Data for processing:
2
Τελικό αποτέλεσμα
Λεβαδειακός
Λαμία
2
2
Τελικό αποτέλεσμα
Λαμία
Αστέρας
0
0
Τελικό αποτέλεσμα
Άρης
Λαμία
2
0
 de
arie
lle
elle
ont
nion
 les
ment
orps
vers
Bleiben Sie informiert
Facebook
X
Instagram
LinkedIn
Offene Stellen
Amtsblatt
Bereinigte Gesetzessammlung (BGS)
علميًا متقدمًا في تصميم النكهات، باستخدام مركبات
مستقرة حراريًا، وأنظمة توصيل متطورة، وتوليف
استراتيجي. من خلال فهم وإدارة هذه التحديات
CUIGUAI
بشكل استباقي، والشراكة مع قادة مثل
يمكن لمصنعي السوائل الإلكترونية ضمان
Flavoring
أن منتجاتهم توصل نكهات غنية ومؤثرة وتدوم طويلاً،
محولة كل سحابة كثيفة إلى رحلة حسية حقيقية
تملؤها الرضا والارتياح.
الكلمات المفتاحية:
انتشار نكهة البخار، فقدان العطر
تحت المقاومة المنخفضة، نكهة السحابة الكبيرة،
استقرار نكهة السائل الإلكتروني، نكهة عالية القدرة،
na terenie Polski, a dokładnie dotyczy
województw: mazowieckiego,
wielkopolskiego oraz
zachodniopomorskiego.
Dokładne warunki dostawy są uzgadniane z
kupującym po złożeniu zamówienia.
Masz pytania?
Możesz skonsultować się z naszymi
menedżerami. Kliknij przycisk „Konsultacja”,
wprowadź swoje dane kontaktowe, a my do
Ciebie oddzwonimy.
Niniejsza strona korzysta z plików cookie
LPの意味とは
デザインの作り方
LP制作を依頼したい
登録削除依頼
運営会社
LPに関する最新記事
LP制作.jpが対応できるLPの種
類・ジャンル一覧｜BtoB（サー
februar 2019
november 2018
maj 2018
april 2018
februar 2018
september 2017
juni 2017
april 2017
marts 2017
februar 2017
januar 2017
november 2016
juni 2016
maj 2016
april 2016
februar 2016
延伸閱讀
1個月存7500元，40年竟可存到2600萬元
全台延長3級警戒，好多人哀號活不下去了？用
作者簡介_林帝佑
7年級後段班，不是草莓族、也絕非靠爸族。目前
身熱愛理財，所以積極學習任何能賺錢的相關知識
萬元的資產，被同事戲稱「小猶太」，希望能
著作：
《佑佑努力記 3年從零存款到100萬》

About this exercise:
For this exercise, output the records in full, exactly.

Response area:
2
Τελικό αποτέλεσμα
Λεβαδειακός
Λαμία
2
2
Τελικό αποτέλεσμα
Λαμία
Αστέρας
0
0
Τελικό αποτέλεσμα
Άρης
Λαμία
2
0
 de
arie
lle
elle
ont
nion
 les
ment
orps
vers
Bleiben Sie informiert
Facebook
X
Instagram
LinkedIn
Offene Stellen
Amtsblatt
Bereinigte Gesetzessammlung (BGS)
علميًا متقدمًا في تصميم النكهات، باستخدام مركبات
مستقرة حراريًا، وأنظمة توصيل متطورة، وتوليف
استراتيجي. من خلال فهم وإدارة هذه التحديات
CUIGUAI
بشكل استباقي، والشراكة مع قادة مثل
يمكن لمصنعي السوائل الإلكترونية ضمان
Flavoring
أن منتجاتهم توصل نكهات غنية ومؤثرة وتدوم طويلاً،
محولة كل سحابة كثيفة إلى رحلة حسية حقيقية
تملؤها الرضا والارتياح.
الكلمات المفتاحية:
انتشار نكهة البخار، فقدان العطر
تحت المقاومة المنخفضة، نكهة السحابة الكبيرة،
استقرار نكهة السائل الإلكتروني، نكهة عالية القدرة،
na terenie Polski, a dokładnie dotyczy
województw: mazowieckiego,
wielkopolskiego oraz
zachodniopomorskiego.
Dokładne warunki dostawy są uzgadniane z
kupującym po złożeniu zamówienia.
Masz pytania?
Możesz skonsultować się z naszymi
menedżerami. Kliknij przycisk „Konsultacja”,
wprowadź swoje dane kontaktowe, a my do
Ciebie oddzwonimy.
Niniejsza strona korzysta z plików cookie
LPの意味とは
デザインの作り方
LP制作を依頼したい
登録削除依頼
運営会社
LPに関する最新記事
LP制作.jpが対応できるLPの種
類・ジャンル一覧｜BtoB（サー
februar 2019
november 2018
maj 2018
april 2018
februar 2018
september 2017
juni 2017
april 2017
marts 2017
februar 2017
januar 2017
november 2016
juni 2016
maj 2016
april 2016
februar 2016
延伸閱讀
1個月存7500元，40年竟可存到2600萬元
全台延長3級警戒，好多人哀號活不下去了？用
作者簡介_林帝佑
7年級後段班，不是草莓族、也絕非靠爸族。目前
身熱愛理財，所以積極學習任何能賺錢的相關知識
萬元的資產，被同事戲稱「小猶太」，希望能
著作：
《佑佑努力記 3年從零存款到100萬》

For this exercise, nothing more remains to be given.